**Dataset records**
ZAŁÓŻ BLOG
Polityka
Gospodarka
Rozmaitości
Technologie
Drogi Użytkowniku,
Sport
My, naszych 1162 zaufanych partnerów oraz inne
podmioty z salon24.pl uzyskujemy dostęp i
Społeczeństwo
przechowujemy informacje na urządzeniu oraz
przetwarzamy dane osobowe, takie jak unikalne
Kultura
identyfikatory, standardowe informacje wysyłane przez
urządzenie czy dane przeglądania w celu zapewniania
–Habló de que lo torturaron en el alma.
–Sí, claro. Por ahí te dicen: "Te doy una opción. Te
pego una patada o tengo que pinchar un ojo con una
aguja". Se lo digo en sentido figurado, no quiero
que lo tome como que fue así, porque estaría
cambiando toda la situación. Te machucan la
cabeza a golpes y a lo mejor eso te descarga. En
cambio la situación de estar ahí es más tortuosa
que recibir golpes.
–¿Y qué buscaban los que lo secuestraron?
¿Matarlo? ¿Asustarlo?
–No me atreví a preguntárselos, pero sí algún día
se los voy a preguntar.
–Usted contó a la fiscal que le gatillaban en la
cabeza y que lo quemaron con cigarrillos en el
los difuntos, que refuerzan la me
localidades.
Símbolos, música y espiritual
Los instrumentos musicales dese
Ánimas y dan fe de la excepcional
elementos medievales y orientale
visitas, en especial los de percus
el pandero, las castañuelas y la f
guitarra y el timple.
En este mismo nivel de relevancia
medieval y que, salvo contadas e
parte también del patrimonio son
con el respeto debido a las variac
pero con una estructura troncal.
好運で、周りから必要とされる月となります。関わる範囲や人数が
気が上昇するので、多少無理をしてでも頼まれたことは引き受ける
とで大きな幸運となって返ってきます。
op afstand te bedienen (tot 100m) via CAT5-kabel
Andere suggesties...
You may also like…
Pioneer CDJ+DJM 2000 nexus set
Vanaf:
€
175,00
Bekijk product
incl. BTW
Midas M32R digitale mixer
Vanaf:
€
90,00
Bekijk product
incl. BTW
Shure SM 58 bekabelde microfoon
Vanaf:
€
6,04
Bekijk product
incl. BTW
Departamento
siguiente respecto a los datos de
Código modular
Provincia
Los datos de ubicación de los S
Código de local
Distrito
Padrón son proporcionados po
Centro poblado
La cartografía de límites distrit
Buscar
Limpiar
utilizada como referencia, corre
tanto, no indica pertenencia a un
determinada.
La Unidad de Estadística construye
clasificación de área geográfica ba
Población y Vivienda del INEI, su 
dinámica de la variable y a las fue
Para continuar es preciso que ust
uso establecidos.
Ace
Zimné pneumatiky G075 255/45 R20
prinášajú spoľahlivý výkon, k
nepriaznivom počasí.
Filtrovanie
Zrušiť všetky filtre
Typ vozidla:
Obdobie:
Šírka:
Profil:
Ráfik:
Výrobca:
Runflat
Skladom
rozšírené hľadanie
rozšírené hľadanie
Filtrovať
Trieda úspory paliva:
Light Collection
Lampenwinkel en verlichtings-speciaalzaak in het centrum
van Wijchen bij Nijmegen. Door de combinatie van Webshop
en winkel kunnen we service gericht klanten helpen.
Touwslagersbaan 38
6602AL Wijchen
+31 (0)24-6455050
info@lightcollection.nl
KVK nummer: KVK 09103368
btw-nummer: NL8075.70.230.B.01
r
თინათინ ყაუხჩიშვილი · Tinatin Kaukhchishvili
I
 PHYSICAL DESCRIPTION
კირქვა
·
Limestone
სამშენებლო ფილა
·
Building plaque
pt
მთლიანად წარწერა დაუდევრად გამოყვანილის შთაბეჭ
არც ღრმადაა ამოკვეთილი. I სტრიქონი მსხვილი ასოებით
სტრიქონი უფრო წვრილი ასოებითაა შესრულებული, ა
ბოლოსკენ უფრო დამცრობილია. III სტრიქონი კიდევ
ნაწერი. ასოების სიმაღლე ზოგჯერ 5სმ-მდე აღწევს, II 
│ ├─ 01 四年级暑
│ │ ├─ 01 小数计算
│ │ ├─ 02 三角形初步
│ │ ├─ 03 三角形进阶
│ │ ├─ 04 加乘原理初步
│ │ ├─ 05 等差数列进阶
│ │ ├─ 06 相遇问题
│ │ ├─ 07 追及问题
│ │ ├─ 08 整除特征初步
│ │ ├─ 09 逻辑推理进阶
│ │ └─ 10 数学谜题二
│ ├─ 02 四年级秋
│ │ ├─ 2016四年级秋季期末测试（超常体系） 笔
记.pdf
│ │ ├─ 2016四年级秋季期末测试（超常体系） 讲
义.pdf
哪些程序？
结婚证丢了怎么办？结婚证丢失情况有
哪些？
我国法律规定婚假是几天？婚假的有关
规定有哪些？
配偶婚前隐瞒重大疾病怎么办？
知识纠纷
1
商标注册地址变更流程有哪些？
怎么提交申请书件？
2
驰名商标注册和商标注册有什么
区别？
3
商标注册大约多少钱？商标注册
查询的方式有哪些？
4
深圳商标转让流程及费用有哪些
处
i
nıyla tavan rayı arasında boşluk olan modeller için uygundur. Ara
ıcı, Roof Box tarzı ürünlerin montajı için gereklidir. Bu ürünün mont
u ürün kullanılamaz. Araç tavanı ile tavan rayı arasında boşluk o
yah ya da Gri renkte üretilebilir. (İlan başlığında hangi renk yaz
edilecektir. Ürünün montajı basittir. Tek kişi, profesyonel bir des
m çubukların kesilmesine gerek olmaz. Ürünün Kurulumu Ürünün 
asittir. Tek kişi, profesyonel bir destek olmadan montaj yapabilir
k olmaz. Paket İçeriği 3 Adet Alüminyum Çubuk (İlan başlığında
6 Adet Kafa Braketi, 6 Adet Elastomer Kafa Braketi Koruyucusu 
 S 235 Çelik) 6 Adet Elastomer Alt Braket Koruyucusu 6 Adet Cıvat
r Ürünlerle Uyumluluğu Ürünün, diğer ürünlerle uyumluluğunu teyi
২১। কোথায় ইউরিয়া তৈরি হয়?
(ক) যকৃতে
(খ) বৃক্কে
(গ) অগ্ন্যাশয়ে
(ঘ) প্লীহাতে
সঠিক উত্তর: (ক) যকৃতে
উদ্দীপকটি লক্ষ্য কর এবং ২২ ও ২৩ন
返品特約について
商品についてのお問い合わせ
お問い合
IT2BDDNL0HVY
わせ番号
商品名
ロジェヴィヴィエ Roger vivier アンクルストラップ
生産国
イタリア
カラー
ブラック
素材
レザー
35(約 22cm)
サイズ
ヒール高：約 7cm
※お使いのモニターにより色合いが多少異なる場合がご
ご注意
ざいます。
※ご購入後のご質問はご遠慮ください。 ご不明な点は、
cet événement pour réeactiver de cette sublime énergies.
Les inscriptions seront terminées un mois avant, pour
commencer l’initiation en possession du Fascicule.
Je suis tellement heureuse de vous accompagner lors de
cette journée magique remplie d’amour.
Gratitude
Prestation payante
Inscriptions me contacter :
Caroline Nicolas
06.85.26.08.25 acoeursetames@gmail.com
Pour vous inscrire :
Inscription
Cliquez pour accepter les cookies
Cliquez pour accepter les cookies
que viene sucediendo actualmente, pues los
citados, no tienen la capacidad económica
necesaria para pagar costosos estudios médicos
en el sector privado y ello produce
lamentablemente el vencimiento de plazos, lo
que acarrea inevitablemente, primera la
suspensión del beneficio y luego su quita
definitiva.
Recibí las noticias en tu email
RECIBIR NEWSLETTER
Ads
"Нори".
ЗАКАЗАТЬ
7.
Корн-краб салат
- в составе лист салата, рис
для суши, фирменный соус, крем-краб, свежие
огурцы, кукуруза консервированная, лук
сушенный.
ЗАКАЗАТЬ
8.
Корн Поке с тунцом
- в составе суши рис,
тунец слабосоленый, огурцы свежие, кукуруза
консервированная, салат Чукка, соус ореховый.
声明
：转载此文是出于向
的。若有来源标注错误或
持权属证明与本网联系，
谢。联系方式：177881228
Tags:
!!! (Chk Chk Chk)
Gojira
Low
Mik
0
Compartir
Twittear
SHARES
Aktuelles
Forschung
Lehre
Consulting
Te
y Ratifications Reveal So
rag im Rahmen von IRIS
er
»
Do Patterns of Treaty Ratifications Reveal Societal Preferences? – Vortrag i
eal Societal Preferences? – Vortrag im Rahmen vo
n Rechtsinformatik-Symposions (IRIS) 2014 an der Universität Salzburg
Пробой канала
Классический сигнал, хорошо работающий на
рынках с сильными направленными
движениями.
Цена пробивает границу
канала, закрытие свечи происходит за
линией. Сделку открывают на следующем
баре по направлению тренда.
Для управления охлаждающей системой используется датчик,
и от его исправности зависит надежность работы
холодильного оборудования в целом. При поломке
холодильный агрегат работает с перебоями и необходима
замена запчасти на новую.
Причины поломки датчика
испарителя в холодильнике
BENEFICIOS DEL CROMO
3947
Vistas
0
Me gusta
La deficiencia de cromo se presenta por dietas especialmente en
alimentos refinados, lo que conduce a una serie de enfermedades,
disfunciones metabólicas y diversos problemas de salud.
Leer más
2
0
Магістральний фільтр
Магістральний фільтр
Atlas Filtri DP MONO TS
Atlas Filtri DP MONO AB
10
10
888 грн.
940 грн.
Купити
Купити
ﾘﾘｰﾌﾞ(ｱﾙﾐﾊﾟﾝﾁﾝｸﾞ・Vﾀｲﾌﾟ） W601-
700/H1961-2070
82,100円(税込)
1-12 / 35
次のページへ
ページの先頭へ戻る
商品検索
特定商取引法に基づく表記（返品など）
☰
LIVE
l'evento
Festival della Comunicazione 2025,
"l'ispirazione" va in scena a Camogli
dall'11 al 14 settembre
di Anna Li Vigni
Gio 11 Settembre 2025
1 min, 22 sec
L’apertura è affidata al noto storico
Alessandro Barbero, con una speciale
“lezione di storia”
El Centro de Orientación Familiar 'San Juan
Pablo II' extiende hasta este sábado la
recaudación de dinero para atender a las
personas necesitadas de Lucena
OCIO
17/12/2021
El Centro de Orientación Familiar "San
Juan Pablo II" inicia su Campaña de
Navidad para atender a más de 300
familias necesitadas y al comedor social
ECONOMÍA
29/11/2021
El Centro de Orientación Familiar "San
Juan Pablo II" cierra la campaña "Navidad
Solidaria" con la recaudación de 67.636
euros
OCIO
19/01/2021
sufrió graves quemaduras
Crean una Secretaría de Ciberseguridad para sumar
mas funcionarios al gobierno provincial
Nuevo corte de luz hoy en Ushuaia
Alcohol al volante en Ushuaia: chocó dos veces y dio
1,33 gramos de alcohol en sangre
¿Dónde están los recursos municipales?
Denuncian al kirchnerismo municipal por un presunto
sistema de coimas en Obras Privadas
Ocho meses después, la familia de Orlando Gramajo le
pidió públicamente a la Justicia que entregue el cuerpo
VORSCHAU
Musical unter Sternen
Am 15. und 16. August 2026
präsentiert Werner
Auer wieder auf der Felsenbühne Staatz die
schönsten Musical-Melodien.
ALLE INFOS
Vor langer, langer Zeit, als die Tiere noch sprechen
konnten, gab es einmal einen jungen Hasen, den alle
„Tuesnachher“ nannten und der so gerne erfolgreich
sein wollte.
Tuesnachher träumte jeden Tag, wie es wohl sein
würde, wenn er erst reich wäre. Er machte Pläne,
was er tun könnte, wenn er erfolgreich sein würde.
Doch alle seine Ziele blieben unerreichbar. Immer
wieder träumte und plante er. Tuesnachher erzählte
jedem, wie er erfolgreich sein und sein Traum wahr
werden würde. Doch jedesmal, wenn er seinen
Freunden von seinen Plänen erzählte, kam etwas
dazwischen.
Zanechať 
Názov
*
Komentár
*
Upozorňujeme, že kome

**Work instruction**
Only those lines of the entries above that run from the line containing "El Centro de Orientación Familiar 'San Juan" to the line containing "Nuevo corte de luz hoy en Ushuaia", both included, should be transcribed exactly.

**Response to the task**
El Centro de Orientación Familiar 'San Juan
Pablo II' extiende hasta este sábado la
recaudación de dinero para atender a las
personas necesitadas de Lucena
OCIO
17/12/2021
El Centro de Orientación Familiar "San
Juan Pablo II" inicia su Campaña de
Navidad para atender a más de 300
familias necesitadas y al comedor social
ECONOMÍA
29/11/2021
El Centro de Orientación Familiar "San
Juan Pablo II" cierra la campaña "Navidad
Solidaria" con la recaudación de 67.636
euros
OCIO
19/01/2021
sufrió graves quemaduras
Crean una Secretaría de Ciberseguridad para sumar
mas funcionarios al gobierno provincial
Nuevo corte de luz hoy en Ushuaia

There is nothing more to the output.